_Given entries:_
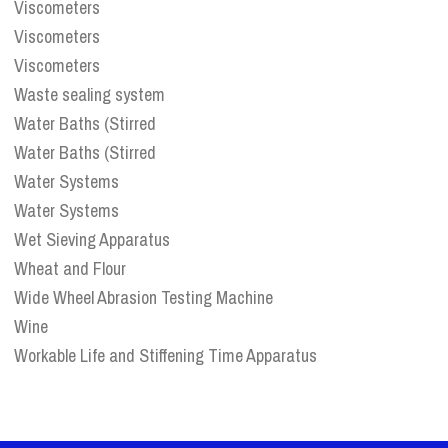
Viscometers
Viscometers
Viscometers
Waste sealing system
Water Baths (Stirred
Water Baths (Stirred
Water Systems
Water Systems
Wet Sieving Apparatus
Wheat and Flour
Wide Wheel Abrasion Testing Machine
Wine
Workable Life and Stiffening Time Apparatus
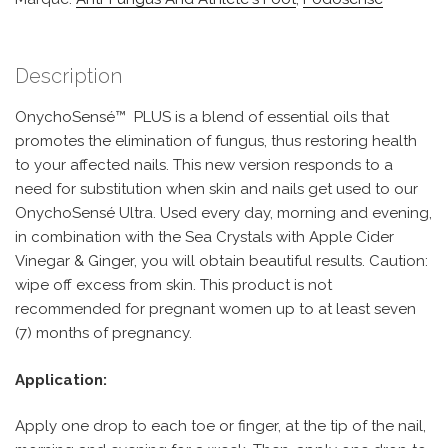
Description
OnychoSensé™ PLUS is a blend of essential oils that
promotes the elimination of fungus, thus restoring health
to your affected nails. This new version responds to a
need for substitution when skin and nails get used to our
OnychoSensé Ultra. Used every day, morning and evening,
in combination with the Sea Crystals with Apple Cider
Vinegar & Ginger, you will obtain beautiful results. Caution:
wipe off excess from skin. This product is not
recommended for pregnant women up to at least seven
(7) months of pregnancy.
Application:
Apply one drop to each toe or finger, at the tip of the nail,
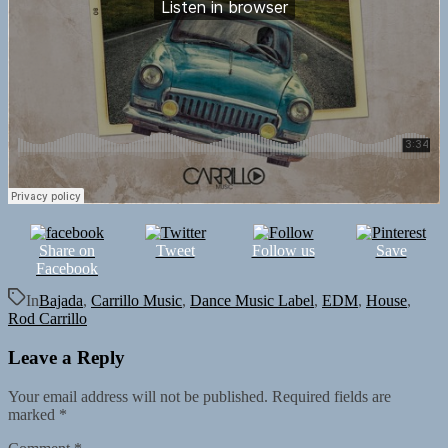
Share on
Tweet
Follow us
Save
Facebook
In
Bajada
,
Carrillo Music
,
Dance Music Label
,
EDM
,
House
,
Rod Carrillo
Leave a Reply
Your email address will not be published.
Required fields are
marked
*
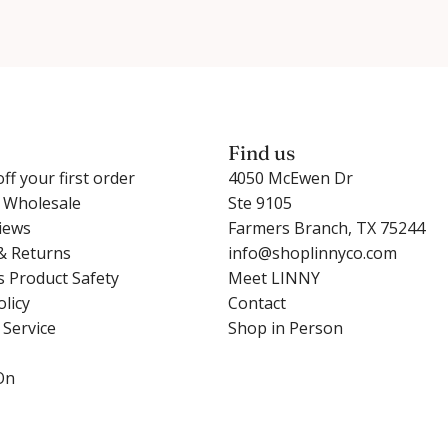
Find us
ff your first order
4050 McEwen Dr
r Wholesale
Ste 9105
iews
Farmers Branch, TX 75244
& Returns
info@shoplinnyco.com
s Product Safety
Meet LINNY
olicy
Contact
 Service
Shop in Person
On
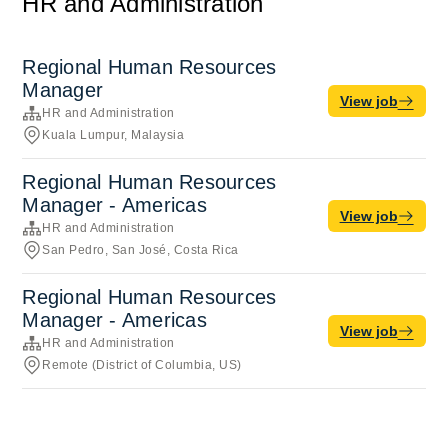
HR and Administration
Regional Human Resources
Manager
View job
HR and Administration
Kuala Lumpur, Malaysia
Regional Human Resources
Manager - Americas
View job
HR and Administration
San Pedro, San José, Costa Rica
Regional Human Resources
Manager - Americas
View job
HR and Administration
Remote (District of Columbia, US)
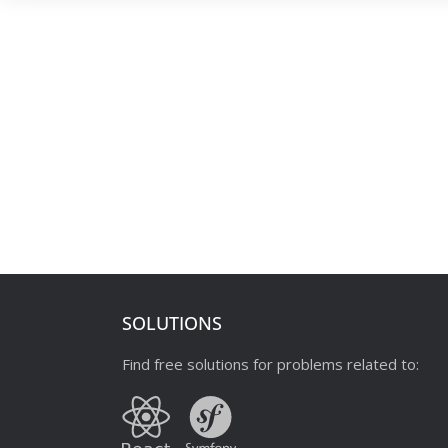
SOLUTIONS
Find free solutions for problems related to:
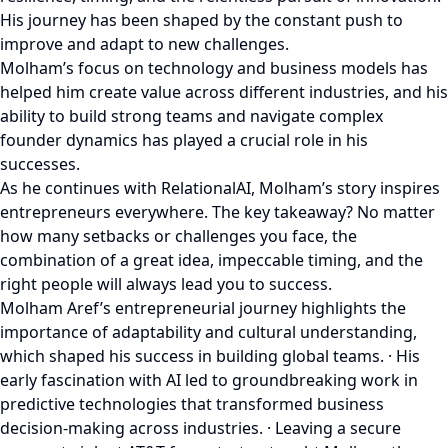
His journey has been shaped by the constant push to
improve and adapt to new challenges.
Molham’s focus on technology and business models has
helped him create value across different industries, and his
ability to build strong teams and navigate complex
founder dynamics has played a crucial role in his
successes.
As he continues with RelationalAI, Molham’s story inspires
entrepreneurs everywhere. The key takeaway? No matter
how many setbacks or challenges you face, the
combination of a great idea, impeccable timing, and the
right people will always lead you to success.
Molham Aref’s entrepreneurial journey highlights the
importance of adaptability and cultural understanding,
which shaped his success in building global teams. · His
early fascination with AI led to groundbreaking work in
predictive technologies that transformed business
decision-making across industries. · Leaving a secure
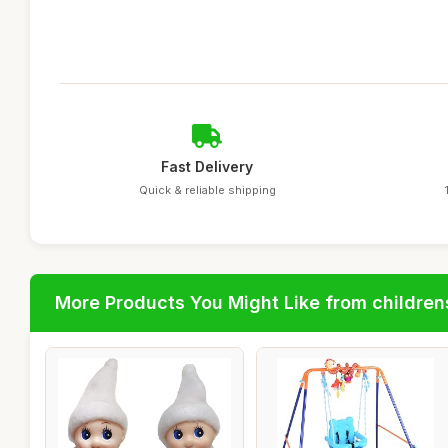
Fast Delivery
Quick & reliable shipping
More Products You Might Like from children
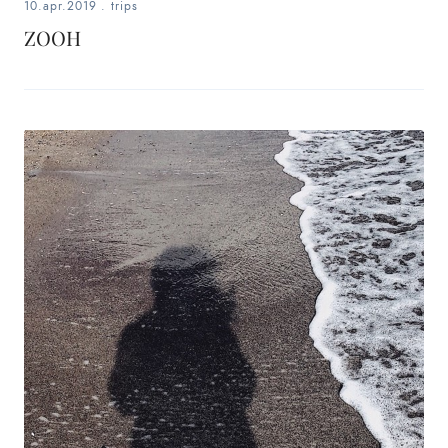
10.apr.2019
.
trips
ZOOH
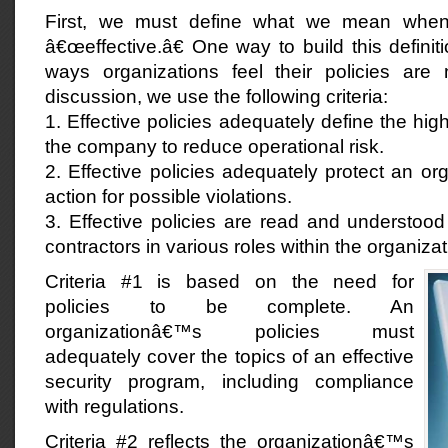
First, we must define what we mean when
â€œeffective.â€ One way to build this definiti
ways organizations feel their policies are n
discussion, we use the following criteria:
1. Effective policies adequately define the high
the company to reduce operational risk.
2. Effective policies adequately protect an org
action for possible violations.
3. Effective policies are read and understoo
contractors in various roles within the organizat
Criteria #1 is based on the need for
policies to be complete. An
organizationâ€™s policies must
adequately cover the topics of an effective
security program, including compliance
with regulations.
Criteria #2 reflects the organizationâ€™s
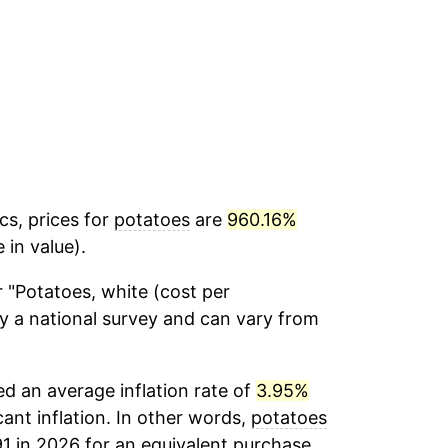
cs, prices for
potatoes
are
960.16%
 in value).
 "Potatoes, white (cost per
by a national survey and can vary from
d an average inflation rate of
3.95%
cant inflation. In other words,
potatoes
91 in 2026 for an equivalent purchase.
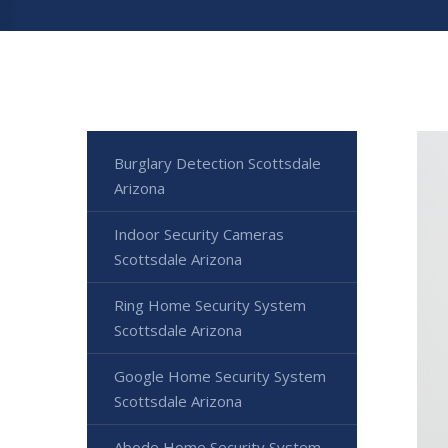
Burglary Detection Scottsdale
Arizona
Indoor Security Cameras
Scottsdale Arizona
Ring Home Security System
Scottsdale Arizona
Google Home Security System
Scottsdale Arizona
Abode Home Security System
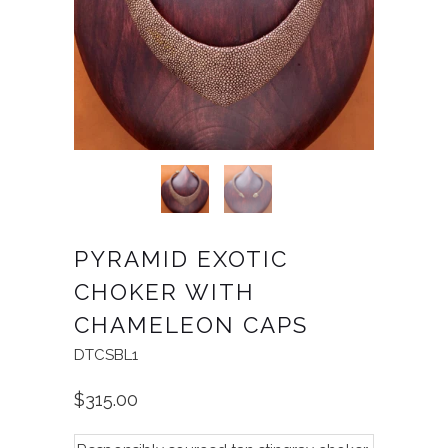
PYRAMID EXOTIC
CHOKER WITH
CHAMELEON CAPS
DTCSBL1
$315.00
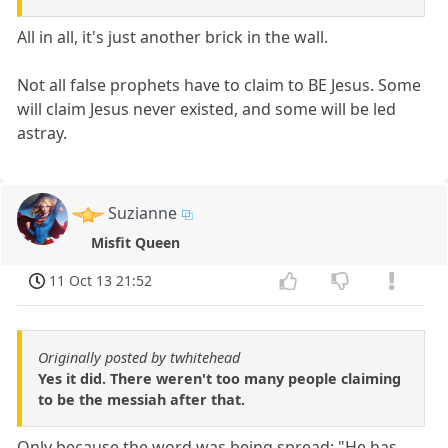
All in all, it's just another brick in the wall.
Not all false prophets have to claim to BE Jesus. Some
will claim Jesus never existed, and some will be led
astray.
Suzianne
Misfit Queen
11 Oct 13 21:52
Originally posted by twhitehead
Yes it did. There weren't too many people claiming
to be the messiah after that.
Only because the word was being spread: "He has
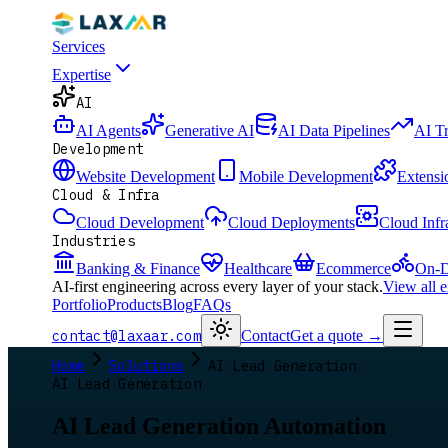
Services
Expertise
AI
AI Agents
Generative AI
AI Data Pipelines
AI T
Development
Website Development
Mobile Development
Extensi
Cloud & Infra
Cloud Development
Cloud Deployments
Cloud Infr
Industries
Banking & Finance
Healthcare
Ecommerce
On-D
AI-first engineering across every layer of your stack.
View all 
Portfolio
Products
Blog
FAQs
contact@laxaar.com
Contact
Get a quote
→
Home
Solutions
AI Lead Generation
AI Lead Generation
AI Lead Generation Automation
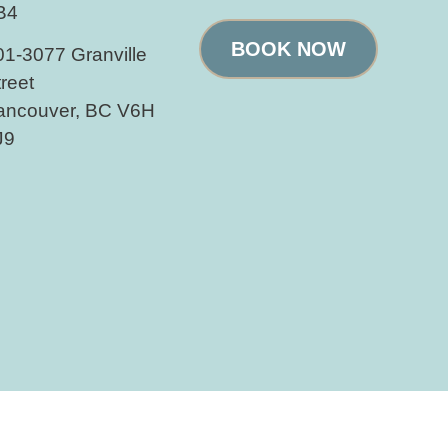
B4
BOOK NOW
01-3077 Granville
treet
ancouver, BC V6H
J9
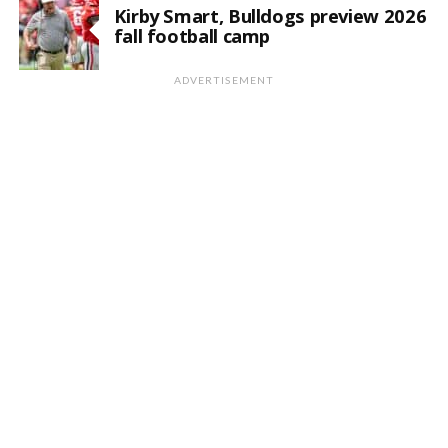
Kirby Smart, Bulldogs preview 2026
fall football camp
ADVERTISEMENT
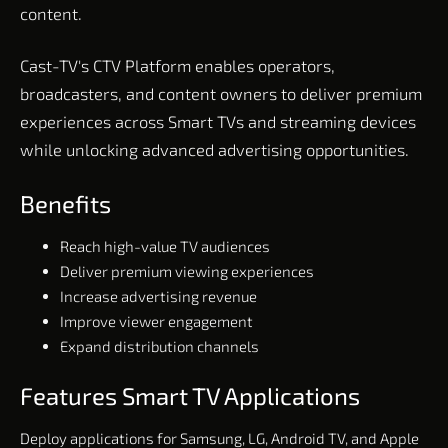
content.
Cast-TV's CTV Platform enables operators,
broadcasters, and content owners to deliver premium
experiences across Smart TVs and streaming devices
while unlocking advanced advertising opportunities.
Benefits
Reach high-value TV audiences
Deliver premium viewing experiences
Increase advertising revenue
Improve viewer engagement
Expand distribution channels
Features Smart TV Applications
Deploy applications for Samsung, LG, Android TV, and Apple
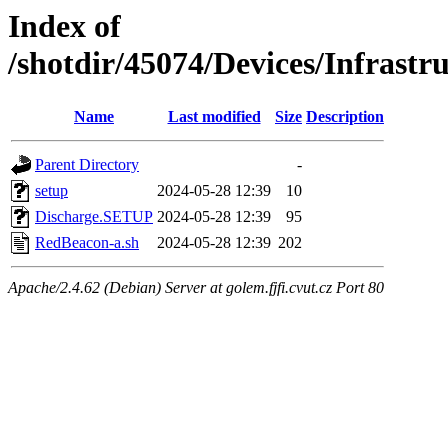
Index of
/shotdir/45074/Devices/Infrastr
Name
Last modified
Size
Description
Parent Directory
-
setup
2024-05-28 12:39
10
Discharge.SETUP
2024-05-28 12:39
95
RedBeacon-a.sh
2024-05-28 12:39
202
Apache/2.4.62 (Debian) Server at golem.fjfi.cvut.cz Port 80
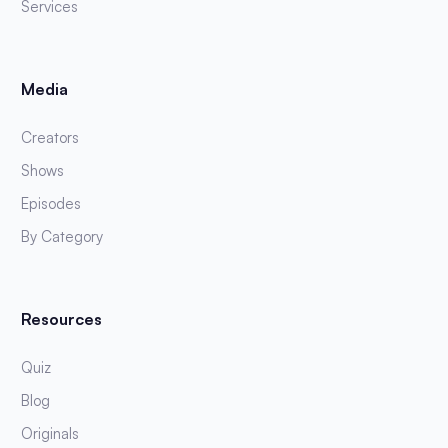
Services
Media
Creators
Shows
Episodes
By Category
Resources
Quiz
Blog
Originals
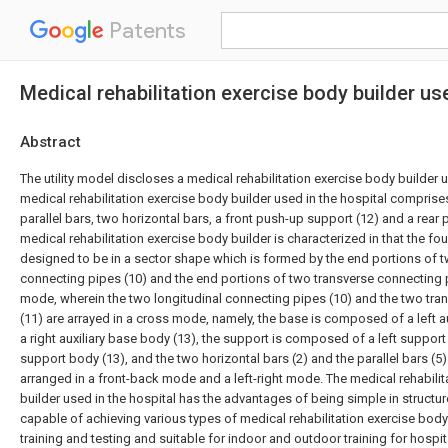
Patents
Medical rehabilitation exercise body builder us
Abstract
The utility model discloses a medical rehabilitation exercise body builder u
medical rehabilitation exercise body builder used in the hospital comprise
parallel bars, two horizontal bars, a front push-up support (12) and a rear
medical rehabilitation exercise body builder is characterized in that the fo
designed to be in a sector shape which is formed by the end portions of t
connecting pipes (10) and the end portions of two transverse connecting 
mode, wherein the two longitudinal connecting pipes (10) and the two tra
(11) are arrayed in a cross mode, namely, the base is composed of a left a
a right auxiliary base body (13), the support is composed of a left support
support body (13), and the two horizontal bars (2) and the parallel bars (5
arranged in a front-back mode and a left-right mode. The medical rehabili
builder used in the hospital has the advantages of being simple in structu
capable of achieving various types of medical rehabilitation exercise body
training and testing and suitable for indoor and outdoor training for hospit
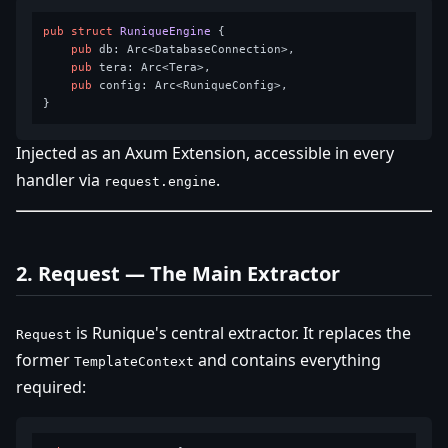
pub
struct
RuniqueEngine
 {

pub
 db: Arc<DatabaseConnection>,

pub
 tera: Arc<Tera>,

pub
 config: Arc<RuniqueConfig>,

Injected as an Axum Extension, accessible in every
handler via
.
request.engine
2. Request — The Main Extractor
is Runique's central extractor. It replaces the
Request
former
and contains everything
TemplateContext
required:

_Work required:_
From the first line of the entries above down to the line holding "Vinegar & Ginger, you", quote each line exactly and nothing else, skipping pictures.

_The answer:_
Viscometers
Viscometers
Viscometers
Waste sealing system
Water Baths (Stirred
Water Baths (Stirred
Water Systems
Water Systems
Wet Sieving Apparatus
Wheat and Flour
Wide Wheel Abrasion Testing Machine
Wine
Workable Life and Stiffening Time Apparatus
Description
OnychoSensé™ PLUS is a blend of essential oils that
promotes the elimination of fungus, thus restoring health
to your affected nails. This new version responds to a
need for substitution when skin and nails get used to our
OnychoSensé Ultra. Used every day, morning and evening,
in combination with the Sea Crystals with Apple Cider
Vinegar & Ginger, you will obtain beautiful results. Caution:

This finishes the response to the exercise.